# MATERIAL SUPPLIED:
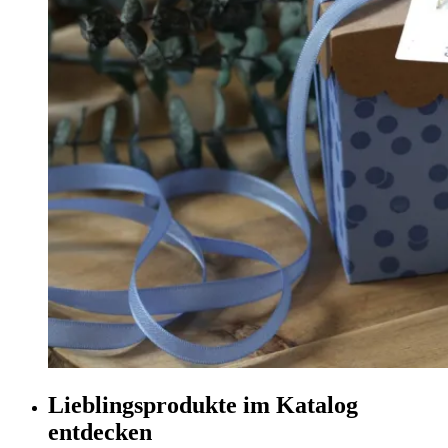
Lieblingsprodukte im Katalog
entdecken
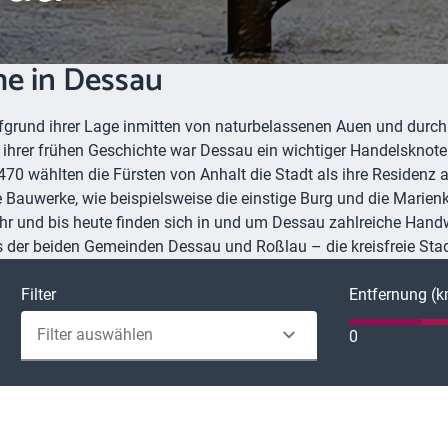
he in Dessau
grund ihrer Lage inmitten von naturbelassenen Auen und durch 
 ihrer frühen Geschichte war Dessau ein wichtiger Handelsknote
470 wählten die Fürsten von Anhalt die Stadt als ihre Residenz
ge Bauwerke, wie beispielsweise die einstige Burg und die Mari
ehr und bis heute finden sich in und um Dessau zahlreiche Handw
der beiden Gemeinden Dessau und Roßlau – die kreisfreie Sta
Filter
Entfernung (
Filter auswählen
0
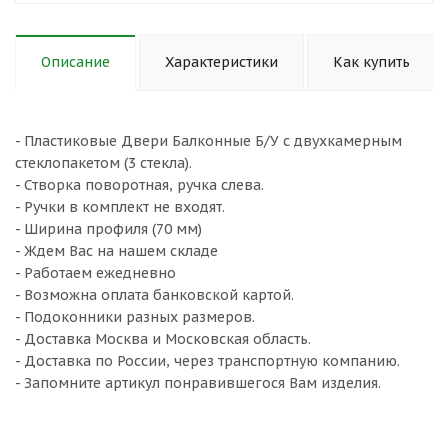
Описание
Характеристики
Как купить
- Пластиковые Двери Балконные Б/У с двухкамерным
стеклопакетом (3 стекла).
- Створка поворотная, ручка слева.
- Ручки в комплект не входят.
- Ширина профиля (70 мм)
- Ждем Вас на нашем складе
- Работаем ежедневно
- Возможна оплата банковской картой.
- Подоконники разных размеров.
- Доставка Москва и Московская область.
- Доставка по России, через транспортную компанию.
- Запомните артикул понравившегося Вам изделия.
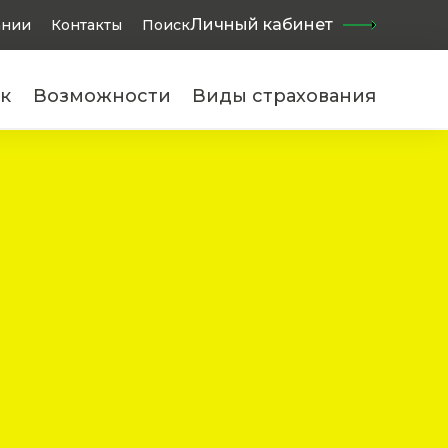
Найти
Личный кабинет
ании
Контакты
Поиск
к
Возможности
Виды страхования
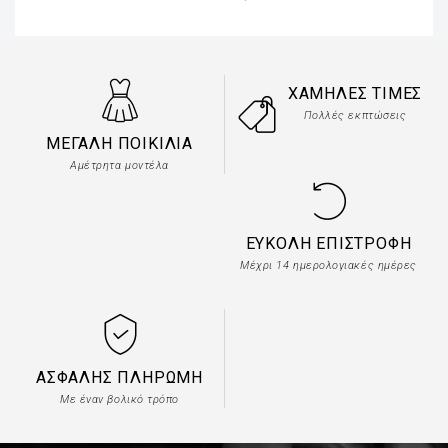
ΧΑΜΗΛΈΣ ΤΙΜΈΣ
Πολλές εκπτώσεις
ΜΕΓΆΛΗ ΠΟΙΚΙΛΊΑ
Αμέτρητα μοντέλα
ΕΎΚΟΛΗ ΕΠΙΣΤΡΟΦΉ
Μέχρι 14 ημερολογιακές ημέρες
ΑΣΦΑΛΉΣ ΠΛΗΡΩΜΉ
Με έναν βολικό τρόπο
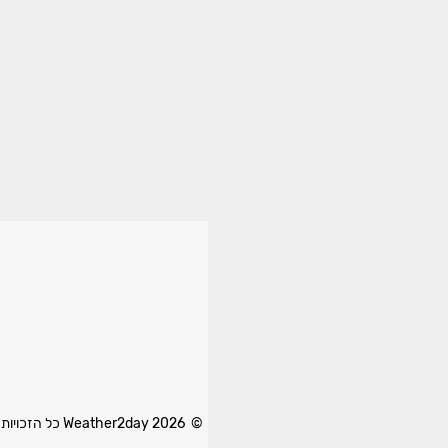
© 2026 Weather2day כל הזכויות שמורות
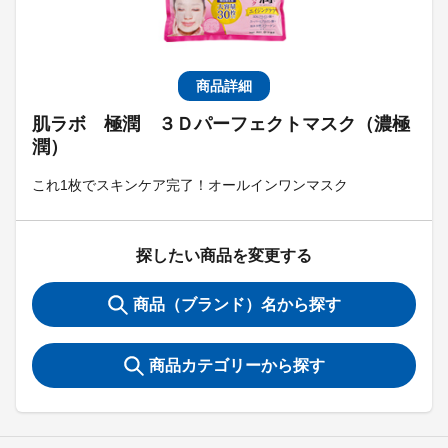
商品詳細
肌ラボ 極潤 ３Ｄパーフェクトマスク（濃極
潤）
これ1枚でスキンケア完了！オールインワンマスク
探したい商品を変更する
商品（ブランド）名から探す
商品カテゴリーから探す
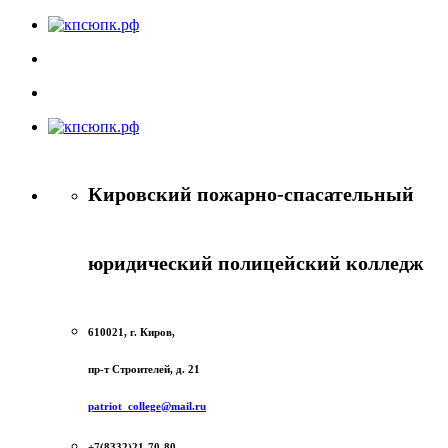
Кировский пожарно-спасательный
юридический полицейский колледж
610021, г. Киров,
пр-т Строителей, д. 21
patriot_college@mail.ru
+7(8332)21-70-80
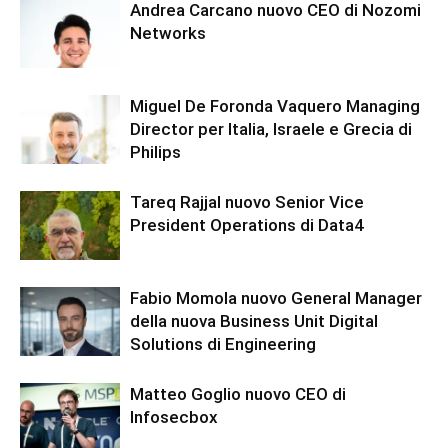
Andrea Carcano nuovo CEO di Nozomi
Networks
Miguel De Foronda Vaquero Managing
Director per Italia, Israele e Grecia di
Philips
Tareq Rajjal nuovo Senior Vice
President Operations di Data4
Fabio Momola nuovo General Manager
della nuova Business Unit Digital
Solutions di Engineering
Matteo Goglio nuovo CEO di
Infosecbox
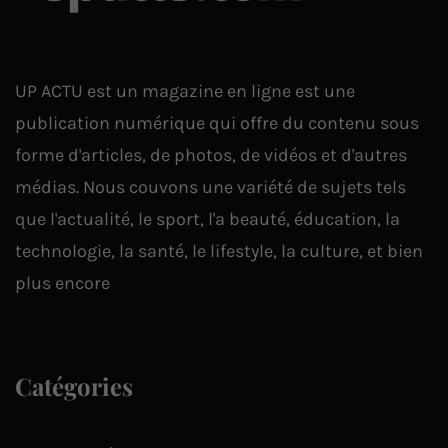
UP ACTU est un magazine en ligne est une
publication numérique qui offre du contenu sous
forme d'articles, de photos, de vidéos et d'autres
médias. Nous couvons une variété de sujets tels
que l'actualité, le sport, l'a beauté, éducation, la
technologie, la santé, le lifestyle, la culture, et bien
plus encore
Catégories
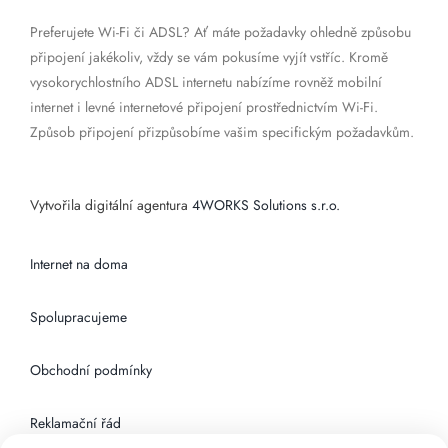
Preferujete Wi-Fi či ADSL? Ať máte požadavky ohledně způsobu
připojení jakékoliv, vždy se vám pokusíme vyjít vstříc. Kromě
vysokorychlostního ADSL internetu nabízíme rovněž mobilní
internet i levné internetové připojení prostřednictvím Wi-Fi.
Způsob připojení přizpůsobíme vašim specifickým požadavkům.
Vytvořila digitální agentura
4WORKS Solutions s.r.o.
Internet na doma
Spolupracujeme
Obchodní podmínky
Reklamační řád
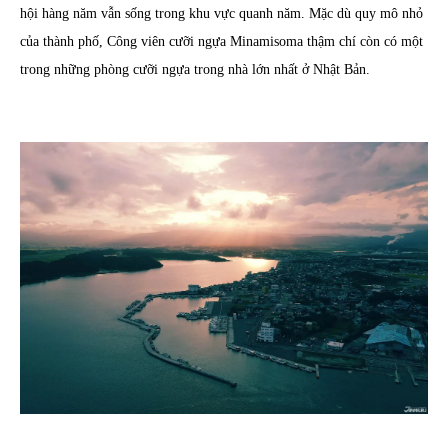
hội hàng năm vẫn sống trong khu vực quanh năm. Mặc dù quy mô nhỏ
của thành phố, Công viên cưỡi ngựa Minamisoma thậm chí còn có một
trong những phòng cưỡi ngựa trong nhà lớn nhất ở Nhật Bản.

# WHAT IS NEEDED:
With all pictures removed, reproduce the lines from the top of the entries above through the line containing "vysokorychlostního ADSL internetu", exactly as written.

# WRITTEN RESPONSE:
Lieblingsprodukte im Katalog
entdecken
he in Dessau
grund ihrer Lage inmitten von naturbelassenen Auen und durch 
 ihrer frühen Geschichte war Dessau ein wichtiger Handelsknote
470 wählten die Fürsten von Anhalt die Stadt als ihre Residenz
ge Bauwerke, wie beispielsweise die einstige Burg und die Mari
ehr und bis heute finden sich in und um Dessau zahlreiche Handw
der beiden Gemeinden Dessau und Roßlau – die kreisfreie Sta
Filter
Entfernung (
Filter auswählen
0
Описание
Характеристики
Как купить
- Пластиковые Двери Балконные Б/У с двухкамерным
стеклопакетом (3 стекла).
- Створка поворотная, ручка слева.
- Ручки в комплект не входят.
- Ширина профиля (70 мм)
- Ждем Вас на нашем складе
- Работаем ежедневно
- Возможна оплата банковской картой.
- Подоконники разных размеров.
- Доставка Москва и Московская область.
- Доставка по России, через транспортную компанию.
- Запомните артикул понравившегося Вам изделия.
Найти
Личный кабинет
ании
Контакты
Поиск
к
Возможности
Виды страхования
ΧΑΜΗΛΈΣ ΤΙΜΈΣ
Πολλές εκπτώσεις
ΜΕΓΆΛΗ ΠΟΙΚΙΛΊΑ
Αμέτρητα μοντέλα
ΕΎΚΟΛΗ ΕΠΙΣΤΡΟΦΉ
Μέχρι 14 ημερολογιακές ημέρες
ΑΣΦΑΛΉΣ ΠΛΗΡΩΜΉ
Με έναν βολικό τρόπο
© 2026 Weather2day כל הזכויות שמורות
商品詳細
肌ラボ 極潤 ３Ｄパーフェクトマスク（濃極
潤）
これ1枚でスキンケア完了！オールインワンマスク
探したい商品を変更する
商品（ブランド）名から探す
商品カテゴリーから探す
Кировский пожарно-спасательный
юридический полицейский колледж
610021, г. Киров,
пр-т Строителей, д. 21
patriot_college@mail.ru
+7(8332)21-70-80
Andrea Carcano nuovo CEO di Nozomi
Networks
Miguel De Foronda Vaquero Managing
Director per Italia, Israele e Grecia di
Philips
Tareq Rajjal nuovo Senior Vice
President Operations di Data4
Fabio Momola nuovo General Manager
della nuova Business Unit Digital
Solutions di Engineering
Matteo Goglio nuovo CEO di
Infosecbox
UP ACTU est un magazine en ligne est une
publication numérique qui offre du contenu sous
forme d'articles, de photos, de vidéos et d'autres
médias. Nous couvons une variété de sujets tels
que l'actualité, le sport, l'a beauté, éducation, la
technologie, la santé, le lifestyle, la culture, et bien
plus encore
Catégories
Preferujete Wi-Fi či ADSL? Ať máte požadavky ohledně způsobu
připojení jakékoliv, vždy se vám pokusíme vyjít vstříc. Kromě
vysokorychlostního ADSL internetu nabízíme rovněž mobilní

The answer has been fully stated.